US special envoy Steve Witkoff has admitted that he may have been “duped” by Hamas during failed ceasefire negotiations but insisted that Russian strongman Vladimir Putin doesn’t want to “take all of Europe,” during a Fox News interview.

Witkoff’s team helped broker a ceasefire-for-hostage deal, intended to set the stage for a more durable peace, shortly before President Trump took office again. But last week, Israel resumed its military campaign in the Gaza Strip amid the ongoing conflict with Hamas.

“I certainly hope we get everybody back to the table and get the hostages home,” Witkoff said on “Fox News Sunday.” “I thought we had a deal — an acceptable deal. I even thought we had an approval from Hamas.”

“Maybe that’s just me getting duped,” he added. “I thought we were there, and evidently, we weren’t.”

Witkoff affirmed that the US “stands with the state of Israel” and stressed, “We need to be clear who the aggressor is here and that is Hamas.”

Israel’s military resumed fighting in Gaza due to “Hamas’ refusal to release the hostages and threats to harm IDF soldiers and Israeli communities,” the country’s defense minister Israel Katz claimed on Friday, one of several leading politicians to declare a ramping up in the conflict.

“From now on, negotiations will only take place under fire,” Israeli Prime Minister Benjamin Netanyahu declared on Tuesday night.

With respect to the bloody war in Ukraine, Witkoff struck a more conciliatory tone towards the Russians who began the unprovoked war against its neighbor three years ago.

“In my 68 years on this Earth, I’ve never ever seen a situation where there isn’t two sides to a story,” Witkoff replied when asked if Putin has been mischaracterized as a “tyrant” who kills his political rivals.

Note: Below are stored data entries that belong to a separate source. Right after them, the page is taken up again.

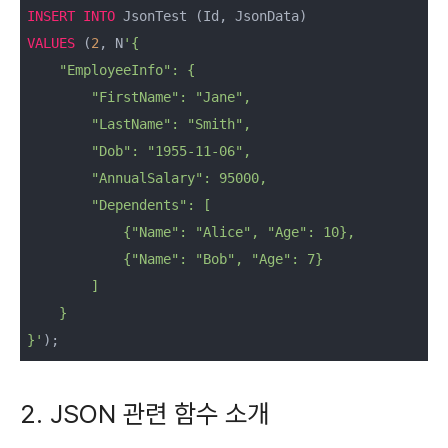
INSERT
INTO
VALUES
 (
2
, N
'{

    "EmployeeInfo": {

        "FirstName": "Jane",

        "LastName": "Smith",

        "Dob": "1955-11-06",

        "AnnualSalary": 95000,

        "Dependents": [

            {"Name": "Alice", "Age": 10},

            {"Name": "Bob", "Age": 7}

        ]

    }

}'
);
2. JSON 관련 함수 소개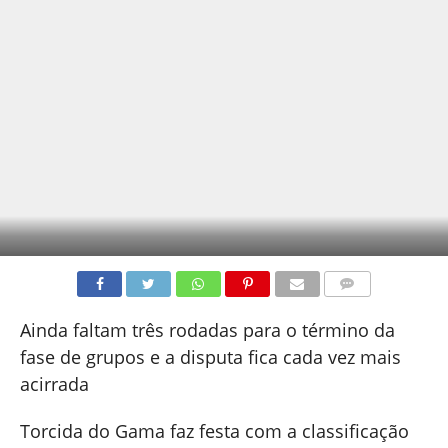
COMENTÁRIOS
Ainda faltam três rodadas para o término da
fase de grupos e a disputa fica cada vez mais
acirrada
Torcida do Gama faz festa com a classificação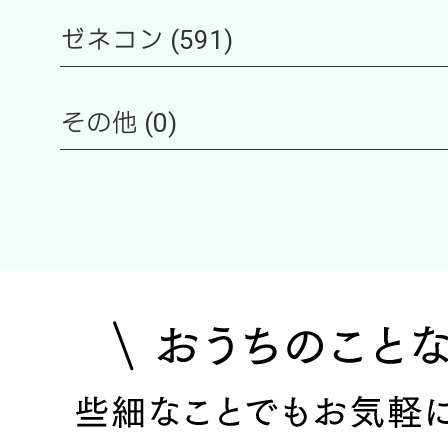
ゼネコン (591)
その他 (0)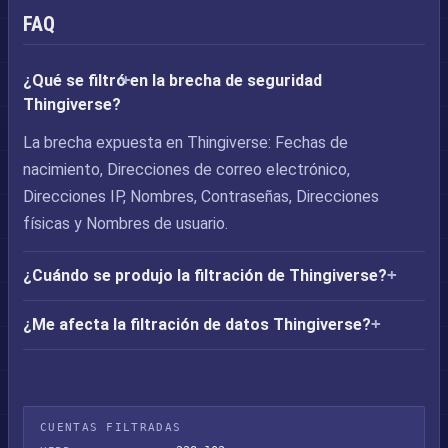
FAQ
¿Qué se filtró en la brecha de seguridad
Thingiverse?
La brecha expuesta en Thingiverse: Fechas de
nacimiento, Direcciones de correo electrónico,
Direcciones IP, Nombres, Contraseñas, Direcciones
físicas y Nombres de usuario.
¿Cuándo se produjo la filtración de Thingiverse?
¿Me afecta la filtración de datos Thingiverse?
CUENTAS FILTRADAS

Witkoff has met with Putin in person twice, including earlier this month. He recently recounted how the former KGB agent gave him a portrait of Trump and told him that he went to church to pray for the 47th president after the assassination attempt.

“I simply have said that I just don’t see that he wants to take all of Europe,” Witkoff assessed. “This is a much different situation than it was in World War II. In World War II, there was no NATO.”

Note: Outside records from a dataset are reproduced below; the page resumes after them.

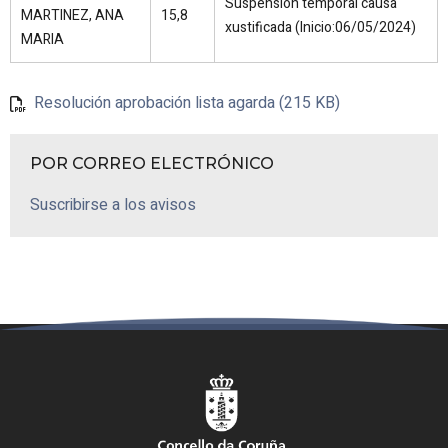
Suspensión temporal causa
MARTINEZ, ANA
15,8
xustificada (Inicio:06/05/2024)
MARIA
Resolución aprobación lista agarda (215 KB)
POR CORREO ELECTRÓNICO
Suscribirse a los avisos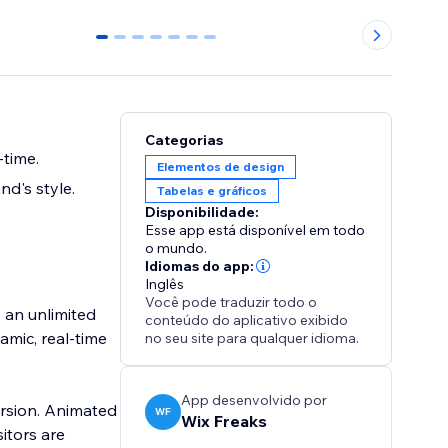
0
1
2
3
4
5
6
Categorias
-time.
Elementos de design
d's style.
Tabelas e gráficos
Disponibilidade:
Esse app está disponível em todo
o mundo.
Idiomas do app:
Inglês
Você pode traduzir todo o
e an unlimited
conteúdo do aplicativo exibido
amic, real-time
no seu site para qualquer idioma.
App desenvolvido por
version. Animated
WF
Wix Freaks
sitors are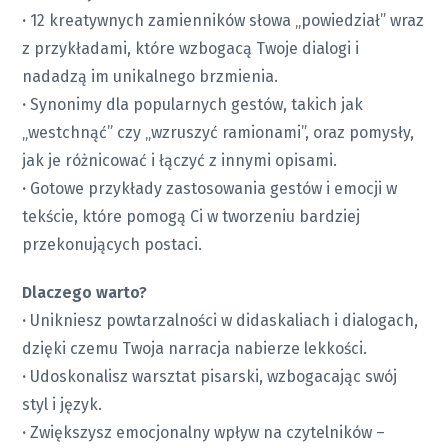
·
12 kreatywnych zamienników słowa „powiedział”
wraz
z przykładami, które wzbogacą Twoje dialogi i
nadadzą im unikalnego brzmienia.
·
Synonimy dla popularnych gestów
, takich jak
„westchnąć” czy „wzruszyć ramionami”, oraz pomysły,
jak je różnicować i łączyć z innymi opisami.
·
Gotowe przykłady zastosowania
gestów i emocji w
tekście, które pomogą Ci w tworzeniu bardziej
przekonujących postaci.
Dlaczego warto?
·
Unikniesz powtarzalności w didaskaliach i dialogach,
dzięki czemu Twoja narracja nabierze lekkości.
·
Udoskonalisz warsztat pisarski, wzbogacając swój
styl i język.
·
Zwiększysz emocjonalny wpływ na czytelników –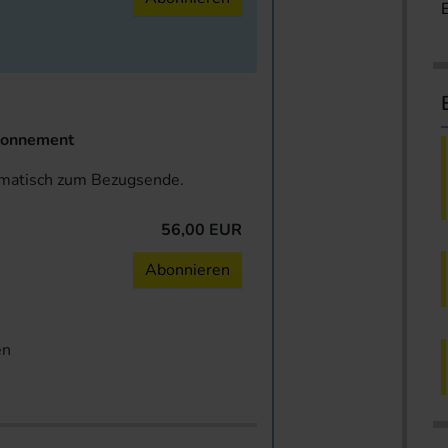
onnement
omatisch zum Bezugsende.
56,00 EUR
n
Abonnieren
en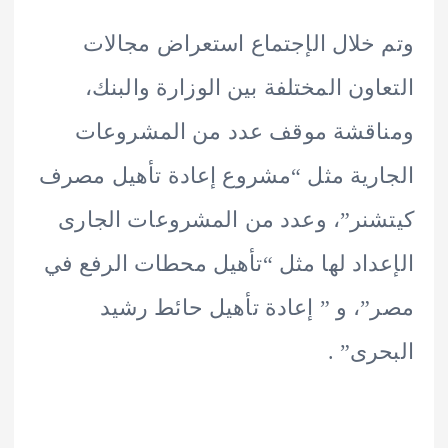
خلال الإجتماع استعراض مجالات
اون المختلفة بين الوزارة والبنك،
اقشة موقف عدد من المشروعات
رية مثل “مشروع إعادة تأهيل مصرف
نر”، وعدد من المشروعات الجارى
داد لها مثل “تأهيل محطات الرفع في
، و ” إعادة تأهيل حائط رشيد
رى” .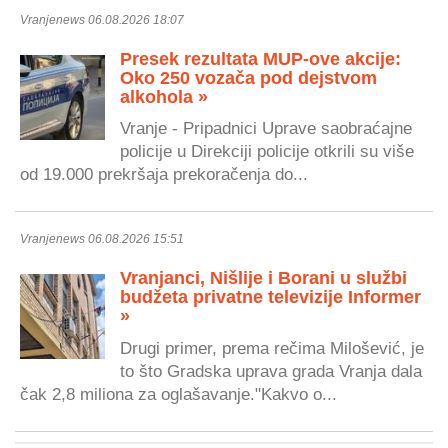
Vranjenews 06.08.2026 18:07
Presek rezultata MUP-ove akcije:
Oko 250 vozača pod dejstvom
alkohola »
Vranje - Pripadnici Uprave saobraćajne
policije u Direkciji policije otkrili su više
od 19.000 prekršaja prekoračenja do...
Vranjenews 06.08.2026 15:51
Vranjanci, Nišlije i Borani u službi
budžeta privatne televizije Informer
»
Drugi primer, prema rečima Milošević, je
to što Gradska uprava grada Vranja dala
čak 2,8 miliona za oglašavanje."Kakvo o...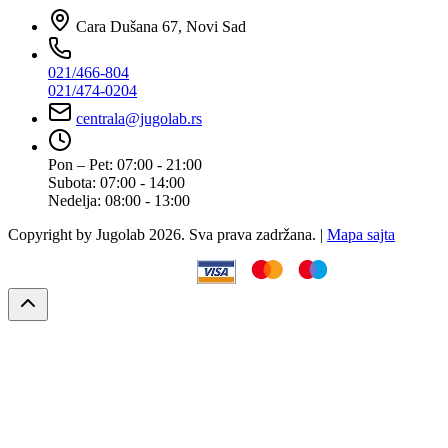
Cara Dušana 67, Novi Sad
021/466-804
021/474-0204
centrala@jugolab.rs
Pon – Pet:
07:00 - 21:00
Subota:
07:00 - 14:00
Nedelja:
08:00 - 13:00
Copyright by Jugolab 2026. Sva prava zadržana. |
Mapa sajta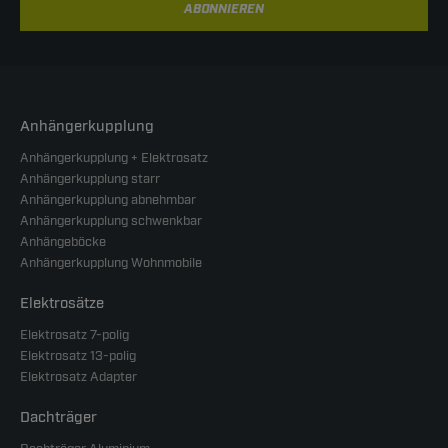
ABONNIEREN
Anhängerkupplung
Anhängerkupplung + Elektrosatz
Anhängerkupplung starr
Anhängerkupplung abnehmbar
Anhängerkupplung schwenkbar
Anhängeböcke
Anhängerkupplung Wohnmobile
Elektrosätze
Elektrosatz 7-polig
Elektrosatz 13-polig
Elektrosatz Adapter
Dachträger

The US special envoy explained that in Putin’s speeches for years, he’s talked about the “five regions,” likely referring to Crimea as well as the Donbas oblasts of Donetsk, Kherson, Luhansk and Zaporizhzhia oblasts.

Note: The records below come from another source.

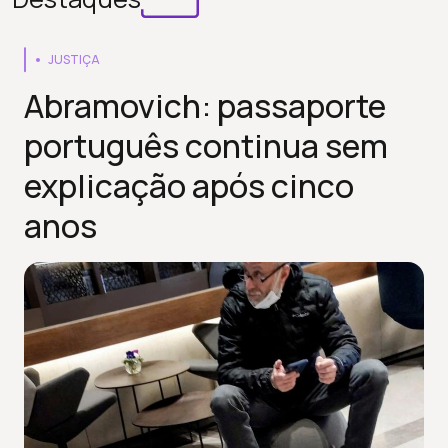
JUSTIÇA
Abramovich: passaporte
português continua sem
explicação após cinco
anos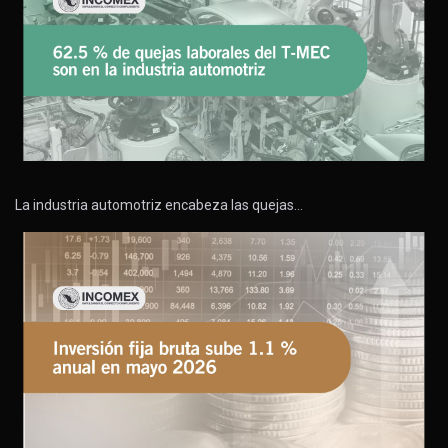
La industria automotriz encabeza las quejas…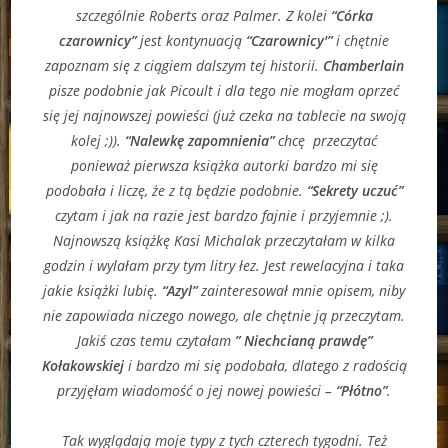
szczególnie Roberts oraz Palmer. Z kolei
“Córka
czarownicy”
jest kontynuacją
“Czarownicy'”
i chętnie
zapoznam się z ciągiem dalszym tej historii.
Chamberlain
pisze podobnie jak Picoult i dla tego nie mogłam oprzeć
się jej najnowszej powieści (już czeka na tablecie na swoją
kolej ;)).
“Nalewkę zapomnienia”
chcę przeczytać
ponieważ pierwsza książka autorki bardzo mi się
podobała i liczę, że z tą będzie podobnie.
“Sekrety uczuć”
czytam i jak na razie jest bardzo fajnie i przyjemnie ;).
Najnowszą książkę Kasi Michalak przeczytałam w kilka
godzin i wylałam przy tym litry łez. Jest rewelacyjna i taka
jakie książki lubię.
“Azyl”
zainteresował mnie opisem, niby
nie zapowiada niczego nowego, ale chętnie ją przeczytam.
Jakiś czas temu czytałam
” Niechcianą prawdę”
Kołakowskiej
i bardzo mi się podobała, dlatego z radością
przyjęłam wiadomość o jej nowej powieści –
“Płótno”
.
Tak wyglądają moje typy z tych czterech tygodni. Też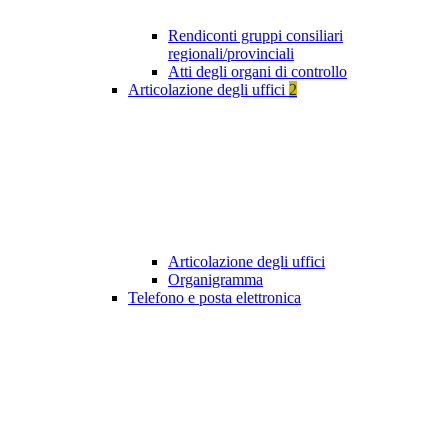
Rendiconti gruppi consiliari
regionali/provinciali
Atti degli organi di controllo
Articolazione degli uffici
2
Articolazione degli uffici
Organigramma
Telefono e posta elettronica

Russia currently controls Crimea, which it annexed in 2014, and controls a majority, but not all of the four Donbas oblasts.

“That’s an academic issue,” Witkoff added about Putin’s true objectives. “The real issue here, the agenda set forth by President Trump, he is my boss and I adhere to that fact. That the agenda is stop the killing. Stop the carnage. Let’s end this thing.”

Last week, Putin rejected the Trump administration’s framework for a 30-day ceasefire so that more comprehensive peace talks could take place, something to which Ukraine agreed.

Instead, Moscow offered to pause attacks on “energy and infrastructure” for 30 days. A readout from Moscow stated that Putin demanded the US cease military aid and intelligence sharing to Ukraine, but Trump has publicly denied that claim.

Zelensky later agreed to the scaled-down ceasefire the Russians proposed but warned that “nothing has changed” with the Russians, who launched a brutal and massive drone attack on the southern Ukrainian port city of Odesa Thursday.